By Aaron Kinney
Wednesday, May 2nd, 2007 at 8:13 pm in Uncategorized.
On Monday, the Peninsula Health Care District appointed Cheryl Fama as its executive director. It is a newly created position for the district, which owns the land on which Burlingame’s Peninsula Medical Center is built.
Fama, who was president and chief executive officer of St. Francis Memorial Hospital in San Francisco since 2001, will help the district manage its assets and work on improving health care programs throughout the district, which includes Burlingame, Millbrae, San Mateo and surrounding areas.
The appointment comes after voters passed Measure V in August, which authorized hospital operator Mills-Peninsula Health Services to build a new $488 million facility up to seismic snuff. Now, said district spokesman Adam Alberti, the district has shifted its priorities, which partly explains the reason behind Fama’s hiring.
“During that time the district was very focused on its infrastructure needs,” Alberti said. “Post Measure V, having satisfied the foreseeable need to spend time concerned about infrastructure, the district took a strategic plan approach to look at the other part of its mission: the health care of its residents.”
The district has spent the last eight months examining community needs, hosting public forums and otherwise trying to figure out just what, exactly, it should to be doing with the taxpayers’ money that keeps it humming. Among the districts’ realizations, Alberti said, was a need for locally-based wellness programs, in cooperation with other non-profit and health agencies, that can tackle community health issues like obesity and mental illness.
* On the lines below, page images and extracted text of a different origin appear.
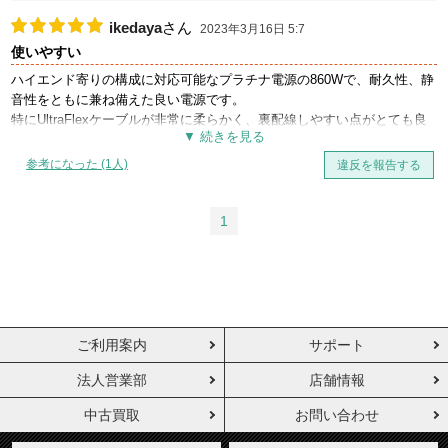
ikedaya
さん
2023年3月16日 5:7
使いやすい
ハイエンド寄りの構成に対応可能なプラチナ電源の860Wで、耐久性、静
音性をともに兼ね備えた良い電源です。
特にUltraFlexケーブルが非常に柔らかく、裏配線しやすい点がとても良
いです。
参考になった (1人)
違反を報告する
1
ご利用案内
サポート
法人営業部
店舗情報
中古買取
お問い合わせ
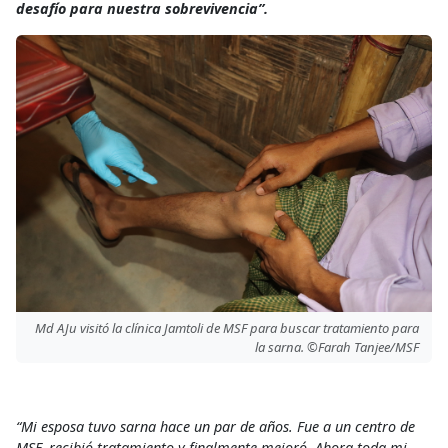
desafío para nuestra sobrevivencia”.
Md AJu visitó la clínica Jamtoli de MSF para buscar tratamiento para
la sarna. ©Farah Tanjee/MSF
“Mi esposa tuvo sarna hace un par de años. Fue a un centro de
MSF, recibió tratamiento y finalmente mejoró. Ahora toda mi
Meanwhile, some elected officials in San Mateo County have questioned whether the districts are necessary at all. Supervisor Jerry Hill, who recently participated in the Local Agency Formation Commission’s state-mandated review of the county’s health care districts, opined that it may be necessary to re-examine “what the real function of the districts is” in light of changes to health-care delivery systems.
Alberti, however, says the districts have demonstrated that they provide real value, and hiring a executive director will help them deliver on that end. Previously, all the district had to care for its daily affairs was Maureen Mignacco-Dutil, a secretary who recently retired. The district’s board of directors meetings just once a month and is comprised of volunteers who otherwise have lives or day jobs.
“Really, they needed more of an executive director to help them with their infrastructure and their lease agreement and then focus attention to wellness programs,” Alberti said. “In order to be effective, you need someone to focus on the day-to-day.”
Fama holds a master’s degree in public administration and a B.S. in nursing, both from the University of San Francisco.